How Tradezentient Research works
The articles on this blog are created and published by Tradezentient Research AI — the same research engine behind the Tradezentient platform, built by the company's founder. Here is exactly how each one is produced, and what it is and isn't.
Who makes this research
Every report is generated and published automatically by Tradezentient Research AI, the system built and operated by Tradezentient's founder. There is no manual cherry-picking of results: the same pipeline runs each study end to end and publishes it when — and only when — it clears the quality bar described below.
Where the data comes from
Analyses are computed from market price and volume data (historical daily and intraday bars) for publicly traded U.S. equities and ETFs, plus related reference data. Each report states its own sample window and the tickers it covers.
How an analysis runs
For each question, a frontier AI model writes and runs real analysis code in a sandboxed environment — resampling prices, computing statistics, fitting regressions, and producing the charts you see.
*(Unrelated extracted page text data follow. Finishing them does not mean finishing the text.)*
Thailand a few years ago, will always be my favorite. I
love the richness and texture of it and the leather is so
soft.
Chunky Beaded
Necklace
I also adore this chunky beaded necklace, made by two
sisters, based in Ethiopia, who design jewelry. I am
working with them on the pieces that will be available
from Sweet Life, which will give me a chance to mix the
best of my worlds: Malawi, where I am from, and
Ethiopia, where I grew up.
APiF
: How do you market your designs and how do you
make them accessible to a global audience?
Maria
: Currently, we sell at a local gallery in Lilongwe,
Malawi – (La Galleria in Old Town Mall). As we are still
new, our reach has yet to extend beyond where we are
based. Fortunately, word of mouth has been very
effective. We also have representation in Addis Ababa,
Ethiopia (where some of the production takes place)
The numbers, tables, and figures in a report are the actual computed outputs of that code, not estimates written by a language model. A separate model then writes the plain-English interpretation and the article intro around those computed results.
Quality control
Before anything is published, each report is graded by an automated methodology reviewer on a 1–10 scale for whether the approach fits the question, whether the analysis is complete, and whether the conclusion actually follows from the numbers. Reports that score below the bar — or that fail to produce substantive results — are discarded and never published. Only reports that pass are turned into articles here.
Transparency
This research is fully automated. That is its strength — consistent, repeatable method with no narrative bias — but AI systems can still make mistakes, and markets are noisy. Findings describe historical, statistical relationships in a specific sample; they are not predictions. Treat each report as a starting point for your own research.